Bu bir ağacın her sonbahar ayında yapraklarını toprağa nazikçe bırakmasındaki, baş döndüren sevgi değil mi? Yaprak, ben dalımda kalacağım diye sızlanır mı? Bilir ki, çok büyük bir şeyin parçası olmaya nerede nasıl olursa olsun devam edecektir.
Peki, konu biz olunca neden sıkı sıkı tutunuruz? Avuç içini sıkı sıkıya tutarak yaptığımız ne sizce? Avuç içinde sıkı sıkıya bir şeyi tutmaya çalışmak, eninde sonunda elimize zarar verir, oysa başka bir seçenek her daim vardır, sıkışmadan biraz genişleterek avuç içini açmak. Hem alıcı, hem de verici de olabileceğimiz o alanın içinde köklenebilme cesareti.
Her nefeste bana yeni yaşam veren Varoluş, her boşalan nefeste onu alıyordu.
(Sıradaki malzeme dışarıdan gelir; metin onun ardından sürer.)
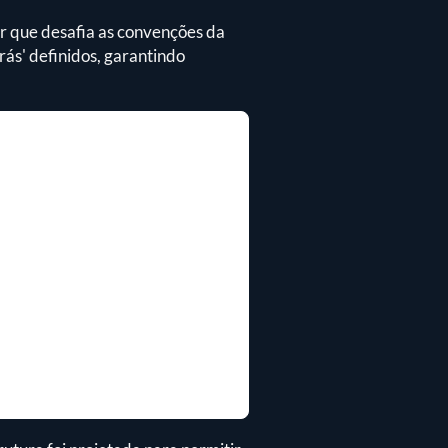
r que desafia as convenções da
rás' definidos, garantindo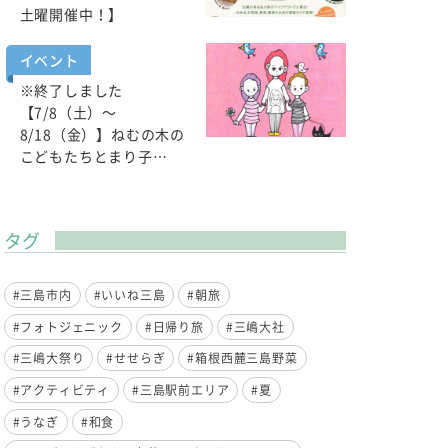
土曜開催中！】
イベント
※終了しました
【7/8（土）～
8/18（金）】ねむの木の
こどもたちとまり子…
タグ
#三島市内
#いいね三島
#朝旅
#フォトジェニック
#日帰り旅
#三嶋大社
#三嶋大祭り
#せせらぎ
#箱根西麓三島野菜
#アクティビティ
#三島駅前エリア
#夏
#うなぎ
#和食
Sağlıklı ilişkiler tek kökten çıkan iki ağaç değildir, iki ayrı kökten çıkan güçlü ağaçlardır. Birbirlerine karda, yağmurda destek olup, güneşin keyfini sürerler. Biri diğerine senin yüzünden güneşi az alıyorum ya da senin yüzünden daha az meyve veriyorum demez. Birbirlerinin gerçeklerini görmeleri destek olmaları için yeterlidir.
"Sensiz yaşayamam".
"Beni tamamlıyorsun".
"Sensiz ben hiçim".
"Beni asla terk etme".
Bunları kendinize söylemekten çekinmeyin! İşte o zaman güçlü, heybetli ve köklü ağaçlar olup, bizim gibi başka ağaçlarla sağlıklı ilişkiye girebiliriz.